Bruno, Space, Art

____ was considering mortality and what comes afterwards and he was willing to consider certain notions in abstract, he’s stubbornly dismissive of non-normative, non-consensus phenomenon.

Potentiality decreases over the course of a life time, and death is an end to one’s potentiality (beyond this point only actuality lies).

(Of course, be sure of one’s commitments.)

Bruno’s notion of loci as a “place” to store subjects/images in the MP suggests to me, as I think about it, the sacred spaces magick seeks to fashion, the liminal points where Otherworldly power and forces can come to bear. The Morrigan has told me not to underestimate this art, praxis, etc., but I have, for insufficient understanding. In one sense, there’s the aesthetic and ambience quality of magical spaces. (And I want to clean and refresh my own space, in general.) At the same time, I feel that these spaces are performative spaces. Aesthetic spaces. Canvases. But this principle extends beyond spacial metaphors and into other conceptual frames: the body, periods, experiences, roles, etc.
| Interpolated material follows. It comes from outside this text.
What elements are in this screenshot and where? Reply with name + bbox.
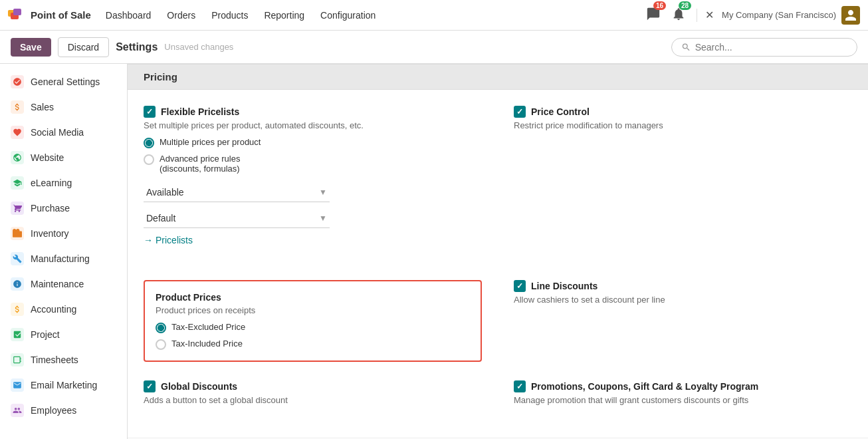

Bruno’s wheel and his classical mythical agents/scenes also suggest a kind of alphabet of desire, to draw on AOS, but I think the narrative frame—and memory, adject, and experientiality—says something about memory, desire, will, etc. Bruno also organizes his system via People/Agent > Action > Props/Tools > Locales, etc. He encourages persons to seek their own catalog of images, narratives, etc., as they move themselves. The combinations and elements reflect the adjects he spoke of earlier. You create combinations of scenes, actors, and actions, etc., intersecting with others, after a point.